Started this project with the motivation of playing GTA V using voice command (after watching DougDoub youtube video, specifically : https://www.youtube.com/watch?v=XvK4py0EE5s&t=1s ). I thought this would be a very easy task because there would be so many APIs and working codes that I will just take one of them and use it. But that wasnt the case. Started of SpeechRecognition (SR) library, but it has some major problems like its default google non cloud api is honestly bad. (not the fault of developers of library, google non cloud api is itself bad). It cannot detect long sentences and even it finds it difficult to understand smaller phrases (2 3 words). Also, there is not keyword feature..keyword being specific words that model should focus on. Then I tried to use SpeechRecognition library's IBM and google cloud functions but there were so many problems with authentication (for example one of the problems is IBM authentication doesnt use username and password for authentication anymore. But SR library only support that). So I thought it would be better to just use those APIs directly (without this SR library). First I treid IBM Watson API and boy oh boy, even their own repo wasnt working. API needs IBM account btw. But then I found the issue, it was service endpoint url missing in original code and when I added that (after wasting several hours) it worked. This API was working good but my goal was to use it for GTA and for that I keywords and even though API had a feature for telling the model to concentrate on these keywords but it wasnt doing so (at least that wasnt the result). So the result was not what I wanted. Thing to note here is that this is streaming API and that means it is continously returning the output (which is good). Then I moved to Google cloud API. It needs an account and starting few months are free (and you can only open the websocket for 305 seconds at a time). This API worked beautifully and the documentation was great. Except few minor library and environment problems. It similar to Watson, return results continously but unlike watson it produces refined output (correcting mistakes in interim outputs if any) after a few seconds of break (silence). One more advantage of google cloud api was it used the keywords almost perfectly. The keywords that I provided to this library were almost always predicted correctly. whereas same keywords were not being predicted in watson's api.

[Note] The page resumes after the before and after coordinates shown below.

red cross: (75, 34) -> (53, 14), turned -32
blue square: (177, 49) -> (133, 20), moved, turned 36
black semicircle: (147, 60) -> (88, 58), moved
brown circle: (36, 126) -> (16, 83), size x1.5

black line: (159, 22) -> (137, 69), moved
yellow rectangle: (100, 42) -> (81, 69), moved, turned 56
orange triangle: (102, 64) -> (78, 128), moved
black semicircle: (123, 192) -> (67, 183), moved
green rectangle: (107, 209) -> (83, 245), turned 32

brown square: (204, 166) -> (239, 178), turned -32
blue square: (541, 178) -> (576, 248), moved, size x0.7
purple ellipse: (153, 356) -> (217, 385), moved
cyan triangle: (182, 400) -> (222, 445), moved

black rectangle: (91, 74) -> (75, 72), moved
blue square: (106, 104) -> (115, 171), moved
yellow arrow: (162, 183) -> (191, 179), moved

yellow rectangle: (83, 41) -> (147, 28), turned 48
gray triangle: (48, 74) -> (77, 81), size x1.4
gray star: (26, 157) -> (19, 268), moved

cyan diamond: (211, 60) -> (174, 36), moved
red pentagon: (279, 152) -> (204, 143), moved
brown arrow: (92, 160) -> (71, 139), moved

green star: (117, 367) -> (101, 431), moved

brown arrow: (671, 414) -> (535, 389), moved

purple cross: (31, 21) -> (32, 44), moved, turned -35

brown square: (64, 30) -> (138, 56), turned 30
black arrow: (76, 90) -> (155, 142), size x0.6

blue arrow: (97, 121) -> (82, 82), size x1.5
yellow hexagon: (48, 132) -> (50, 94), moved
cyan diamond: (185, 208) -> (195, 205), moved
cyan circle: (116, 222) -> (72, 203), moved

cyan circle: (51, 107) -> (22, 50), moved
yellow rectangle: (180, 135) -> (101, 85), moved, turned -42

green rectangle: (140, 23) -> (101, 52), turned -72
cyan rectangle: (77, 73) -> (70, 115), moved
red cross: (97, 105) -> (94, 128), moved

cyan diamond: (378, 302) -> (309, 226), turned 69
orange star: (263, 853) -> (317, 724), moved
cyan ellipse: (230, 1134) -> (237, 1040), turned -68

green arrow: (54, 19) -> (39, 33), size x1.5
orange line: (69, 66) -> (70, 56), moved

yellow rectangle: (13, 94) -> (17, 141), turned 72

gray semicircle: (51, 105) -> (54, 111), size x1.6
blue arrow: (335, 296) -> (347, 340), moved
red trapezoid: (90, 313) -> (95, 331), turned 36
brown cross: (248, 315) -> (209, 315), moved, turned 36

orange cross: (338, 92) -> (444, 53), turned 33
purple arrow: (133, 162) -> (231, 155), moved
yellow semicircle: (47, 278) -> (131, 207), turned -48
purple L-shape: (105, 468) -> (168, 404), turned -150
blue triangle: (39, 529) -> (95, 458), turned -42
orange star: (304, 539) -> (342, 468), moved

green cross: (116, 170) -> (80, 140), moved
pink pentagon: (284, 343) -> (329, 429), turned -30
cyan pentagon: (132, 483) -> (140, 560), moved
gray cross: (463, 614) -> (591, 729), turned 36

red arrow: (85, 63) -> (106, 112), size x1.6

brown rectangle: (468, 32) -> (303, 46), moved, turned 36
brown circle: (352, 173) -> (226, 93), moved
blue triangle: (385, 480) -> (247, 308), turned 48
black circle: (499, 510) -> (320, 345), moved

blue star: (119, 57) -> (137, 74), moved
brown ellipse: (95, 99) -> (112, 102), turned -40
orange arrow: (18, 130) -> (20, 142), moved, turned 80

For Comparison I ran all these programs together and read a paragraph from reddit and the results are shown in the picture named "Speech recognition APIs comparison.png". (open in new tab if all 3 results are not showing. picture size is large so github cuts the image short, dont know why, ask github). Feel free to discuss the results btw. (email : mumertbutt@gmail.com )
So considering the results I used google cloud api for my GTA program. and the result was ..... beautiful. here is the video: https://www.youtube.com/watch?v=Hb1-bNAV2Zs
Note: You might need to install some libraries first. Sorry i couldnt keep track of each library. first and foremost of them is pyaudio (its for mic use). Others are (there can be more, these are only the one which i remember isntalling) : pyttsx3, speech_recognition (if you want) and etc. You will also need to install google cloud and ibm watson libraries but they all are mentioned on their site and hopefulyl you wont face any problem. Whenever I faced a problem I just googled and first page results always helped me so you wont have to dig deep for problems.